■ Page-level text extractions:
- - -

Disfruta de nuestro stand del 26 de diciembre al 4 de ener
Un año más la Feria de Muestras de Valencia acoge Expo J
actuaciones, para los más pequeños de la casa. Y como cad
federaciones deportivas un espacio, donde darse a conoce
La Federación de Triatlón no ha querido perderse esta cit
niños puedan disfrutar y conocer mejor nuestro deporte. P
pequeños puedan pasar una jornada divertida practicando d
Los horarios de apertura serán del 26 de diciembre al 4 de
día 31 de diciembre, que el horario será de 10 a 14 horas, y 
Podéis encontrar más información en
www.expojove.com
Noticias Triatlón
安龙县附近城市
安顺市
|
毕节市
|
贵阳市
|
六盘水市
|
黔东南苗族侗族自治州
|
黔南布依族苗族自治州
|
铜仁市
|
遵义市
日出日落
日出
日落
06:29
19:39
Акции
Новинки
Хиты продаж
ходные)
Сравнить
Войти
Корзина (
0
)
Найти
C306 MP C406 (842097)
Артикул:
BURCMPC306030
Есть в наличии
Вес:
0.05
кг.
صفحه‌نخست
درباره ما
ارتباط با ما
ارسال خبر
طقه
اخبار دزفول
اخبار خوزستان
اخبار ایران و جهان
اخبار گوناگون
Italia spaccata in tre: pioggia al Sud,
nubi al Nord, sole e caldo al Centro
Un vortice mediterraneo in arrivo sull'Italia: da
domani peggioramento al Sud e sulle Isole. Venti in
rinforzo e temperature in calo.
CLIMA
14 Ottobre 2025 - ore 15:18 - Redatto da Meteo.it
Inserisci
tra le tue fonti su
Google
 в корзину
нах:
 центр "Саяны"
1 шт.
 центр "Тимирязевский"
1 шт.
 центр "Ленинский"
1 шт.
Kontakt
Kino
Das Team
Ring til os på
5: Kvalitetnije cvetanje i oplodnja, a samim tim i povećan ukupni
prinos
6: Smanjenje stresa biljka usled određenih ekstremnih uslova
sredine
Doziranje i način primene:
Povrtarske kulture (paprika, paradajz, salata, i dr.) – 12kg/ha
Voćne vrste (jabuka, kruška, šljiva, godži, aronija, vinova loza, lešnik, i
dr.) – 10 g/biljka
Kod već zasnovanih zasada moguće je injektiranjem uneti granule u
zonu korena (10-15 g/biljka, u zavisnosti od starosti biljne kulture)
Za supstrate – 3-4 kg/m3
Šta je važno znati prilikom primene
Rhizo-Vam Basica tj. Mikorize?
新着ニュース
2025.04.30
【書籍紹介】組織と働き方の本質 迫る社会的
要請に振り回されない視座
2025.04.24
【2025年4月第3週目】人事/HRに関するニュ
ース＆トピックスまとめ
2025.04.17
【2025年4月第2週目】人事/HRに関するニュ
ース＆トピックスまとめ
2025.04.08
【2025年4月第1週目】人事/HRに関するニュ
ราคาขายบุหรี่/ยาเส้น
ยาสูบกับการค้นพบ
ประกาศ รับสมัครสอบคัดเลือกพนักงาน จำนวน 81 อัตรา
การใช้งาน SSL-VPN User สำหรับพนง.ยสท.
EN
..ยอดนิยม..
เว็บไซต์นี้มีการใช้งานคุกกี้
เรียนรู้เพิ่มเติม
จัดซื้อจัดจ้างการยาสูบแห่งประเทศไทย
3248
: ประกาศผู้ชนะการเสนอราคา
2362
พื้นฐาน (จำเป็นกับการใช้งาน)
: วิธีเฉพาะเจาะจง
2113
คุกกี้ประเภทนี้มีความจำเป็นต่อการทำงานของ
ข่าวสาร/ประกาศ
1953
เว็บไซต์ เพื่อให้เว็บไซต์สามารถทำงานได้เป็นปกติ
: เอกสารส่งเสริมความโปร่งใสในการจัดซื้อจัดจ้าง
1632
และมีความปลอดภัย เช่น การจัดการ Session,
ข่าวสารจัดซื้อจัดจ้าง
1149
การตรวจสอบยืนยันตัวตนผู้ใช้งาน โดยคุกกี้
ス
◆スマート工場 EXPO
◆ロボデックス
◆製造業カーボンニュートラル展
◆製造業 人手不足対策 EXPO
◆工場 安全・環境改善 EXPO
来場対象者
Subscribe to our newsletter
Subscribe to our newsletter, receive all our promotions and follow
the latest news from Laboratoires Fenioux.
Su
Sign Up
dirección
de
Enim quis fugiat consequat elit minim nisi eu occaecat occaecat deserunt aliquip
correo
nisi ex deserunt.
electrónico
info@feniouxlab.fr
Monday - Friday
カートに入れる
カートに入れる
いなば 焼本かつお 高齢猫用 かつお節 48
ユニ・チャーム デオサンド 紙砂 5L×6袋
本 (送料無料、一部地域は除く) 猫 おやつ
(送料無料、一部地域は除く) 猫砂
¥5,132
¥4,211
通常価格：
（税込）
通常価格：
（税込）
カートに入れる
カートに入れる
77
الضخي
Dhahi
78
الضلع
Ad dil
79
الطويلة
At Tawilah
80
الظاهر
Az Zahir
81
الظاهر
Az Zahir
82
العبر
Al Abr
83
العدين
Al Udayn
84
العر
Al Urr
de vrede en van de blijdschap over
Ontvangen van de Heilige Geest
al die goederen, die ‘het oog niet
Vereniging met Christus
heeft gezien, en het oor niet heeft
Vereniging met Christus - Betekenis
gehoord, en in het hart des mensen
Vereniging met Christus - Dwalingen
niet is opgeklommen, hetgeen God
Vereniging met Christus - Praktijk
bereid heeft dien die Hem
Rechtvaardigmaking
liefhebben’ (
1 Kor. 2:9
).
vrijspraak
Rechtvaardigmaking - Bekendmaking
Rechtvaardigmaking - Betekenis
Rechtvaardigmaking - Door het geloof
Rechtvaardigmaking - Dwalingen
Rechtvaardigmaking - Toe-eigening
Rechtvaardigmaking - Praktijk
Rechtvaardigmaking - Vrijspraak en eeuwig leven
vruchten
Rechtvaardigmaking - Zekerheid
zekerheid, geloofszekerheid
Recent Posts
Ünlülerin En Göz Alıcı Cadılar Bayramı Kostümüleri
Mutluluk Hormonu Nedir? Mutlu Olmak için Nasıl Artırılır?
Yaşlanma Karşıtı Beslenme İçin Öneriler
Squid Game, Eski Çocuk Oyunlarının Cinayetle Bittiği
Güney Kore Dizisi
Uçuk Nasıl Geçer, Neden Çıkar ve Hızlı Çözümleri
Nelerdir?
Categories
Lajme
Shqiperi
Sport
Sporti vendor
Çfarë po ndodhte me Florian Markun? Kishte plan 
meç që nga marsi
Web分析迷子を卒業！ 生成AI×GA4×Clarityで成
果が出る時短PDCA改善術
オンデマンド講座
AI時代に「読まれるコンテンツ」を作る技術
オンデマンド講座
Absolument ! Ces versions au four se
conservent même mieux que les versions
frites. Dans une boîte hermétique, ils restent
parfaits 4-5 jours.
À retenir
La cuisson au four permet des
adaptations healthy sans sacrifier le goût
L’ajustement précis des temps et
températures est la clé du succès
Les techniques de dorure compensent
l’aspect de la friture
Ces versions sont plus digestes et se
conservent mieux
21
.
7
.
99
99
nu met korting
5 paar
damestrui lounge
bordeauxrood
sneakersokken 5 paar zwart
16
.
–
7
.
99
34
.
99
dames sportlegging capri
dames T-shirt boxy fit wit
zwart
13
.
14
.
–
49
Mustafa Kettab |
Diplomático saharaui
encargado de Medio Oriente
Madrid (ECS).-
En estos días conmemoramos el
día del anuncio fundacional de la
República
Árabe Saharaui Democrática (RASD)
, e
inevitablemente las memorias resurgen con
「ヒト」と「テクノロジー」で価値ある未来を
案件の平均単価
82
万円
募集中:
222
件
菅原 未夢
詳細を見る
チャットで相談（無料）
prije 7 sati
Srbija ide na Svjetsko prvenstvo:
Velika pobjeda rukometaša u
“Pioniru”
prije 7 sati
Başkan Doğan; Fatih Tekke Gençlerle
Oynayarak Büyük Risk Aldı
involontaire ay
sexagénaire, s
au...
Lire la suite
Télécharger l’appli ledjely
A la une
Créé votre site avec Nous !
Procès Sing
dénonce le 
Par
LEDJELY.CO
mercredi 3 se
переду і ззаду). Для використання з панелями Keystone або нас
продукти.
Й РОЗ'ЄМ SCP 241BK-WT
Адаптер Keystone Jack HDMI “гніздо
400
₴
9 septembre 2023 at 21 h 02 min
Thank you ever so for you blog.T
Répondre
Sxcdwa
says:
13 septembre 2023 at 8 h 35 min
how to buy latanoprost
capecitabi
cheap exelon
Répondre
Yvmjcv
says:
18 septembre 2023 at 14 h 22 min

- - -

■ YOUR ASSIGNMENT:
Take exactly the lines from the one containing "info@feniouxlab.fr" through the one containing "Ontvangen van de Heilige Geest" in the data above, and output them with nothing added.

■ EXERCISE OUTPUT:
info@feniouxlab.fr
Monday - Friday
カートに入れる
カートに入れる
いなば 焼本かつお 高齢猫用 かつお節 48
ユニ・チャーム デオサンド 紙砂 5L×6袋
本 (送料無料、一部地域は除く) 猫 おやつ
(送料無料、一部地域は除く) 猫砂
¥5,132
¥4,211
通常価格：
（税込）
通常価格：
（税込）
カートに入れる
カートに入れる
77
الضخي
Dhahi
78
الضلع
Ad dil
79
الطويلة
At Tawilah
80
الظاهر
Az Zahir
81
الظاهر
Az Zahir
82
العبر
Al Abr
83
العدين
Al Udayn
84
العر
Al Urr
de vrede en van de blijdschap over
Ontvangen van de Heilige Geest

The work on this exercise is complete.